Standard software is an untapped improvement area of efficiency. It can provide the foundations of ‘regulation as a service’ – common building blocks on which regulators create services to meet the specific demands of their communities.
Identifying stakeholder needs
At SFW we looked into what regulators, their case workers and recipients of their services need from a digital transformation.
In the case of recipients, it seems ease of use is the priority. They do not want to provide information they have given before or to have to read too much, and do want a website to guide them to next steps based on their choices.
Case workers have a number of priorities in their perspectives: wanting the technology to support the work, not erect a barrier; wanting it to show their superiors they were doing their jobs effectively; providing guidance when they get stuck; and making it easy to visualise their workload. Keeping things in one place, supporting an understanding of case priorities, familiarity and providing scope for a personal touch are also important.
Risk based regulation
For central government operational and financial decision makers four issues emerge for their organisations: increasing operational efficiency, obtaining greater business insights, achieving better customer engagement and reducing risk.
The final point is particularly significant as the organisations look to take a risk based approach to regulation, finding a balance between allowing businesses to get on with things while imposing restrictions when there is a real risk to the public good.
All of this chimes with the four priorities for government in the digital age previously highlighted by analyst house, Forrester Research: transforming the customer experience; using big data for insights and innovation; a ‘mind shift’ towards the use of mobile technology; and an embrace of digital disruption. It all highlights a need for technology solutions that make this possible while simplifying operations and keeping costs under control.
Traditionally, organisations have often focused on their individual characteristics and turned to software specialists for bespoke systems. But the fact is that most of what they do reflects the processes of most other government organisations, and the solution lies not in customised software but in the configuration of a commercial off-the-shelf platform.
This is where a CRM system such as Microsoft Dynamics can provide the answer. SFW has applied the software successfully with Natural Resources Wales, showing it can meet the stringent demands in streamlining the legacy IT and creating a single process for three organisations that were merged into one.
It demonstrates the capabilities of Dynamics in supporting a transformation. The platform brings a range of capabilities from the box that support the core functions of most organisations and can be configured to their own processes. These include workflow and case management – which can be configured for the specifics in a regulatory process – online self-service for recipients and the ability to work through multiple channels. It also has the potential for integration with other Microsoft services such as Office 365 and Power BI, the latter bringing the capability to run business analytics for new insights.

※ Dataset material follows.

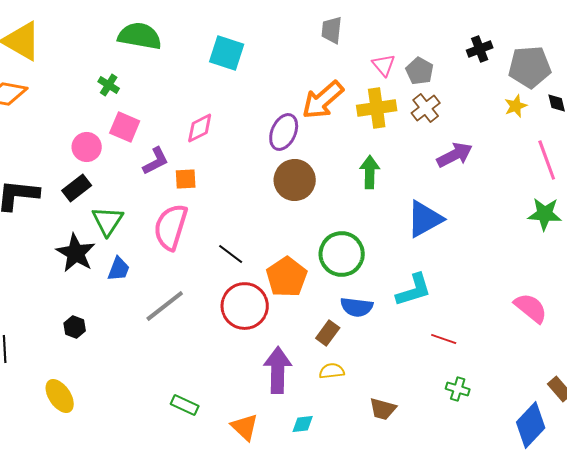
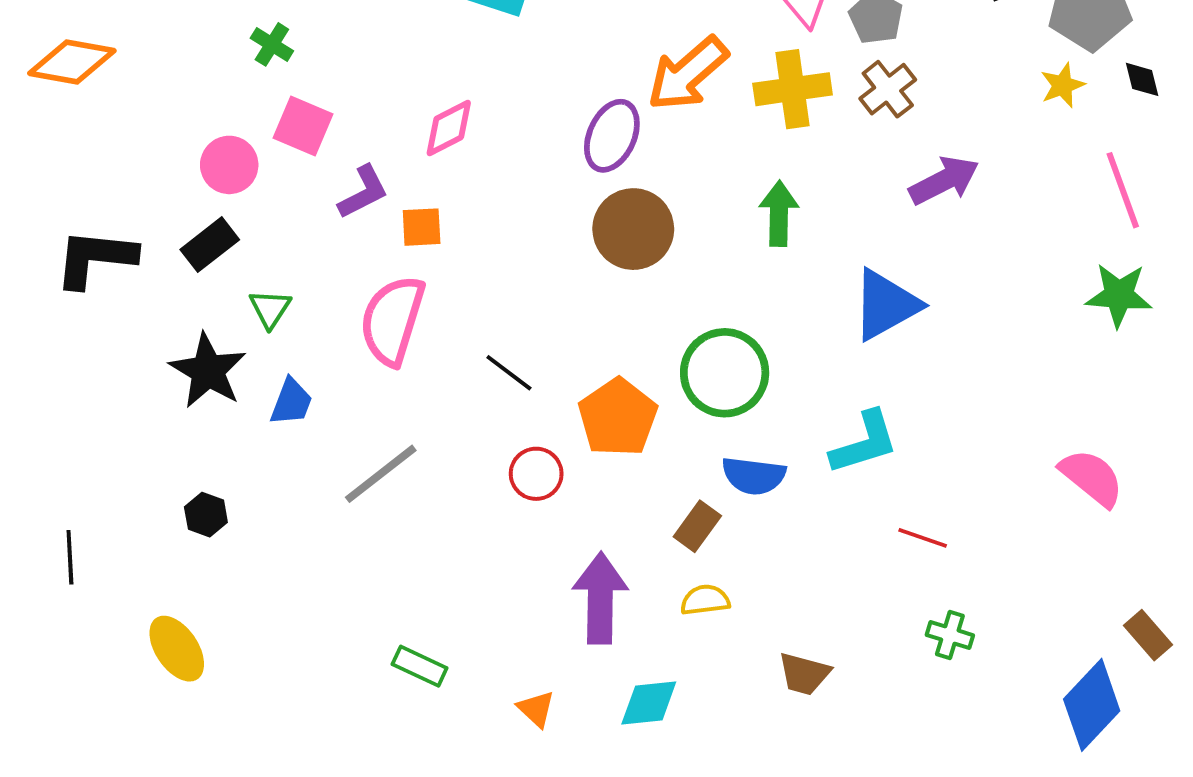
green triangle: (108, 221) -> (270, 309), size x0.7
red circle: (245, 306) -> (536, 474), size x0.6
cyan diamond: (303, 424) -> (649, 703), size x1.4
orange triangle: (245, 427) -> (536, 709), size x0.7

In addition, it provides a route into an ecosystem of developers who can build extensions and applications that can be quickly deployed on the platform. Overall it provides the flexibility to meet the demands of regulation along with the cost advantages of off-the-shelf IT.
This lays the ground for regulation as a service. Early adopters can provide the templates and lessons on which others can build, highlighting the features that are common to all, and the relative ease of configuring the platform and adding features for specific requirements.
It amounts to a creative use of a commodity CRM for providing what the recipients, case workers and senior officials need in an effective operation – and a big step for regulators.